Imagine a future voice assistant trained not just on transcripts, but on brain-style representations of meaning. This could reduce the data requirements for training and increase robustness in unpredictable environments, like call centers or driver-assist systems.
The research also holds promise for assistive technologies. Decoding internal language signals could restore communication for individuals with degenerative diseases or who have lost the ability to speak. Large language models could serve as scaffolding, helping translate rough neural intent into grammatically coherent language.
"If the problem is not cognitive, but about controlling the muscles—yes, we might eventually build devices that decode meaning from the brain and help people communicate," he says. "But we used invasive methods in this study. If you're building something for practical use, it would have to work non-invasively, and those signals are noisier."
There’s also a speculative frontier: mind-reading. Goldstein is cautious. "Speaking is part of the process of forming a thought," he notes. "It’s not like we have everything fully formed in our mind and then just hit 'send.' We might be able to capture something at the conceptual level, but not necessarily a fine-grained internal monologue."

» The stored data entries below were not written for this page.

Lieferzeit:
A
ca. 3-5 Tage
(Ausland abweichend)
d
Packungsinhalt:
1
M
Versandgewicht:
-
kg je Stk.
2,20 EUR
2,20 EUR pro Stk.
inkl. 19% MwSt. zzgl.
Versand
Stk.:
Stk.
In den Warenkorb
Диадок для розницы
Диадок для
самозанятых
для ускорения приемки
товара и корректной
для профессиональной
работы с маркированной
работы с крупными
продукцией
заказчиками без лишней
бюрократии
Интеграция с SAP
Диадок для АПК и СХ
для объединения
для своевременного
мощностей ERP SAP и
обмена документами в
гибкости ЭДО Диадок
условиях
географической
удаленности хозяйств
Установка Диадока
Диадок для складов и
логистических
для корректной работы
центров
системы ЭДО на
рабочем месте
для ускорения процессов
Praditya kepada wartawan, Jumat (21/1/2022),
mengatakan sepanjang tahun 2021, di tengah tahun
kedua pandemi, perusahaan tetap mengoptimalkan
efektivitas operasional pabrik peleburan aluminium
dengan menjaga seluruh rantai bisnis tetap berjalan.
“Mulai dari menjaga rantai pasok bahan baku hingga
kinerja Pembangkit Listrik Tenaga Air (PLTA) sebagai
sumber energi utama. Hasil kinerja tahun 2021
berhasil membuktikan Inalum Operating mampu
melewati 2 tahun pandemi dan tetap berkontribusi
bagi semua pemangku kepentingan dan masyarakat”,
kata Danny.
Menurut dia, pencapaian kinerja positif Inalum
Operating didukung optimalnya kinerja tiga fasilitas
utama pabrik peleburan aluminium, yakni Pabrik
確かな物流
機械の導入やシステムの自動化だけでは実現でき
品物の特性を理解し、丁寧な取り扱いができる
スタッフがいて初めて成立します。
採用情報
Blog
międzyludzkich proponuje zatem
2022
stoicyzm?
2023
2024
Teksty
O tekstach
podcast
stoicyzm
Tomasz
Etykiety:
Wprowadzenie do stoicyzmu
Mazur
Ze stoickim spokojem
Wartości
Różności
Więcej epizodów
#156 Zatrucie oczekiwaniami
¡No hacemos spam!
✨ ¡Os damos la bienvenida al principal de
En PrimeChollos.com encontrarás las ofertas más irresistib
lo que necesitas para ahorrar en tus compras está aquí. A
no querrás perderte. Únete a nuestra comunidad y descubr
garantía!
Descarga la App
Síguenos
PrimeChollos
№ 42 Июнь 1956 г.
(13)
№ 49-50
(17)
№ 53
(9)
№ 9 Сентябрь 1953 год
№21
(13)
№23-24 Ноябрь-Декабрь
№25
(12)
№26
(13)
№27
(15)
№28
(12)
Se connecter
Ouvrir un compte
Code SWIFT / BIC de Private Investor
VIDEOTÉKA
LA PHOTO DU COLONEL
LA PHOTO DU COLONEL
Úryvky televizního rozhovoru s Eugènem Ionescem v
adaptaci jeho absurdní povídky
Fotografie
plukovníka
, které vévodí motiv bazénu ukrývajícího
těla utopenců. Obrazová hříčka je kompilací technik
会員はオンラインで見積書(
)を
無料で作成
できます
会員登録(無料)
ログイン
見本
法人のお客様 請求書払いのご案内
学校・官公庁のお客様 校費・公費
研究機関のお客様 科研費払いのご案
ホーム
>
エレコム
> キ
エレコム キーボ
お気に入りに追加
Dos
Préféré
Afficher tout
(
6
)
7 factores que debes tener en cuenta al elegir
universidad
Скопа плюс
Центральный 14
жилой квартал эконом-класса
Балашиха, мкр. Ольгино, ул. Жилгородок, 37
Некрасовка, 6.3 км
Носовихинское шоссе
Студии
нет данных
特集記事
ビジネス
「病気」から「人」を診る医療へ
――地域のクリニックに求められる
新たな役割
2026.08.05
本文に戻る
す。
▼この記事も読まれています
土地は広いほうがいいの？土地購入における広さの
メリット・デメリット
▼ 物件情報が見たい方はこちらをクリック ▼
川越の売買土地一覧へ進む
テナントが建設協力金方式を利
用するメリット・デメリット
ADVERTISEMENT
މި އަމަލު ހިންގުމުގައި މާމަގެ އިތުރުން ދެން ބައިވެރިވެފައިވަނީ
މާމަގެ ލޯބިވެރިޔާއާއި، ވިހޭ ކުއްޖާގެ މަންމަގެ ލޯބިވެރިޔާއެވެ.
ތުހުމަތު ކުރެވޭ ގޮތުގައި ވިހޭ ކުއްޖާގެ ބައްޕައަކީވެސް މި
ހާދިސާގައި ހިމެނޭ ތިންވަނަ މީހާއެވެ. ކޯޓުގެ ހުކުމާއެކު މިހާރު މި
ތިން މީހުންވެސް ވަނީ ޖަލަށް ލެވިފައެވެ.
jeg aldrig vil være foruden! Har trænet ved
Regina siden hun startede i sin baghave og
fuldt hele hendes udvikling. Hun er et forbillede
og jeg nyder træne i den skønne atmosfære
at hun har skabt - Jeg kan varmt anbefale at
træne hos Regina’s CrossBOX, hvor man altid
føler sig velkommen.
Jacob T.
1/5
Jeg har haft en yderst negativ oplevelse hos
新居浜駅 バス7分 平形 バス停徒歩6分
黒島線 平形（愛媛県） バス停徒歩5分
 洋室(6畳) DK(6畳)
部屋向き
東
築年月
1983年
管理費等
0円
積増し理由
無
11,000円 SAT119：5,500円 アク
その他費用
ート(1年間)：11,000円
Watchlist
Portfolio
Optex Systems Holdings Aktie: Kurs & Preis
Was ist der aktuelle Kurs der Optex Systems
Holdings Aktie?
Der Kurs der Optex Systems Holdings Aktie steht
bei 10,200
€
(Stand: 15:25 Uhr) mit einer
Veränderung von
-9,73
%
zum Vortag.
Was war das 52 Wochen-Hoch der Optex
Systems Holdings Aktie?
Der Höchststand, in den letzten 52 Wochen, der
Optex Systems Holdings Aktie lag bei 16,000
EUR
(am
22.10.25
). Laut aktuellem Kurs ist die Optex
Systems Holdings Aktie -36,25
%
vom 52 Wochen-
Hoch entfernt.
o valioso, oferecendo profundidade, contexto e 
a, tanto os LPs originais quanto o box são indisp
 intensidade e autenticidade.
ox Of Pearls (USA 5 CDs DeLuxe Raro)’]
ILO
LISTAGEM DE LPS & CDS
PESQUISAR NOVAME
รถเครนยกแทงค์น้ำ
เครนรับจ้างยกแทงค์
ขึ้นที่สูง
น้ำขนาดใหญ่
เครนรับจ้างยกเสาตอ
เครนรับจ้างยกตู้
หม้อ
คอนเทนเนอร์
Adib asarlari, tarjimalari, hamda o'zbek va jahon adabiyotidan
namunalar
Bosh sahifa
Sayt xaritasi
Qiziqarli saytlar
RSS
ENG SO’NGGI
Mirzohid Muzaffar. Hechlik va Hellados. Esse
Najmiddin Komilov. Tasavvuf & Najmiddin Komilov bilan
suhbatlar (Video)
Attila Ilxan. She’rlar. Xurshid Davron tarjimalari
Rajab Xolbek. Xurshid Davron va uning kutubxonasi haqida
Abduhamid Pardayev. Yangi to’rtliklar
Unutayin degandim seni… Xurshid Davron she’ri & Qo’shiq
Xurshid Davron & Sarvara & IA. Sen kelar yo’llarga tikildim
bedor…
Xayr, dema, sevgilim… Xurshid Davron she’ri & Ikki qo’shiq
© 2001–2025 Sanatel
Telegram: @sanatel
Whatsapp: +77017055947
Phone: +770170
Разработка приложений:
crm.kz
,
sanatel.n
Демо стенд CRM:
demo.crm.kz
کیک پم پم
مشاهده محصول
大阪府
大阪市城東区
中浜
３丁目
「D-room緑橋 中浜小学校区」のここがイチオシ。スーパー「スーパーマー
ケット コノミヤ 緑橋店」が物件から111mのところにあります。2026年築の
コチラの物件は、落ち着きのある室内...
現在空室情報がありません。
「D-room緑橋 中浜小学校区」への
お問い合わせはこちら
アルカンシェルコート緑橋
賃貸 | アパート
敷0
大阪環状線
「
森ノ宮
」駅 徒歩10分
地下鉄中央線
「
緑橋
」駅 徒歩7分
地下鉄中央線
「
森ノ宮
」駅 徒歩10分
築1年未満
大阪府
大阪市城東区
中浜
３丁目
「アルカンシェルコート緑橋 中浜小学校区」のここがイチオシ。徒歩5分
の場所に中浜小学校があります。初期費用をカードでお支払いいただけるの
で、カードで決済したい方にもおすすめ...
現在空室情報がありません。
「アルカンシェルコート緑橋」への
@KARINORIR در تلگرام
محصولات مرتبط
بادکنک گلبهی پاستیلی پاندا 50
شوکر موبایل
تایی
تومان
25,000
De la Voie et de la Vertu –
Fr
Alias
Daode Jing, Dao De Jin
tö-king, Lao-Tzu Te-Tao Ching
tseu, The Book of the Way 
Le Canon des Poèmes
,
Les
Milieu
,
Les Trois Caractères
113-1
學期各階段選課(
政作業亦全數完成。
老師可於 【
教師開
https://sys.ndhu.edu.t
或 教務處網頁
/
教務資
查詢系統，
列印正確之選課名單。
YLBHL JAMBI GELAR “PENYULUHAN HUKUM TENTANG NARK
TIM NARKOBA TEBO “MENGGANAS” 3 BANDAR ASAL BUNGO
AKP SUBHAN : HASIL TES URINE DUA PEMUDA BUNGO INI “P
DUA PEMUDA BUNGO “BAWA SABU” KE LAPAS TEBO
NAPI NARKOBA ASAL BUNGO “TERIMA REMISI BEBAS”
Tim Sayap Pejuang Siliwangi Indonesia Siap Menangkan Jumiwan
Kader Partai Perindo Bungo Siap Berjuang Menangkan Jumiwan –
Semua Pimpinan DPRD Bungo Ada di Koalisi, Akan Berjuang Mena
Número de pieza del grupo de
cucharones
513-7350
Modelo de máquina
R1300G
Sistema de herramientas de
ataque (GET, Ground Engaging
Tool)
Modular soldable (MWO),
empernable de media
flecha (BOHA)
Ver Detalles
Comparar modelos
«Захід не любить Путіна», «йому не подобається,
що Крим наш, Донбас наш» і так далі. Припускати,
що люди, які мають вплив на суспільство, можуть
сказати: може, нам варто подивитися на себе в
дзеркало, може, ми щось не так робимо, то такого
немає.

Still, early evidence from the study found traces of semantic content in brain signals before a word was spoken, suggesting that with enough resolution and context, a machine might predict what someone intends to say.
Goldstein emphasizes that while today's language models like Whisper and GPT are fundamentally feed-forward architectures—data flows in one direction—the brain is recursive and feedback-driven. "The brain’s end state becomes its next input," he says. "There’s a constant loop of self-modification. That’s a major difference."
He suggests future AI systems gain power by incorporating similar feedback loops, where output informs future inputs in real time. This has implications for language and any system that learns through interaction, like robotics or autonomous agents.
The research also opens the door to new kinds of interdisciplinary collaborations. Goldstein’s lab now explores how multimodal inputs—vision, sound, motion—might be integrated into AI systems that better reflect how people experience the world.
"If we can take the same modalities humans use—bodily, visual, auditory—and build models trained in similar ways, we might get much closer to modeling the brain," he says.
Looking ahead, Goldstein has his eye on something quieter. Not social chatter or reactive speech, but introspection.
"People talking to themselves, describing their internal state—that's where I'd like to go next," he says. "Not social interaction, but the quiet voice of the mind."
He believes modeling internal dialogue—our most private conversations—could offer profound insights into consciousness and cognition. But it’s also ethically fraught. What happens when machines can eavesdrop on our thoughts, even if imperfectly?
"We need to think seriously about surveillance, behavioral manipulation and unintended consequences," he warns. "I’m not alarmed personally, but we should be prepared. We need to allocate resources to understand how this kind of behavior might unfold."
Goldstein resists sensationalism. The brain is not a computer, and AI is not a brain. However, the similarities between the two may be more than superficial metaphors.
"This is a step forward," he says, "but there's still magic in how our brains piece together words on the fly."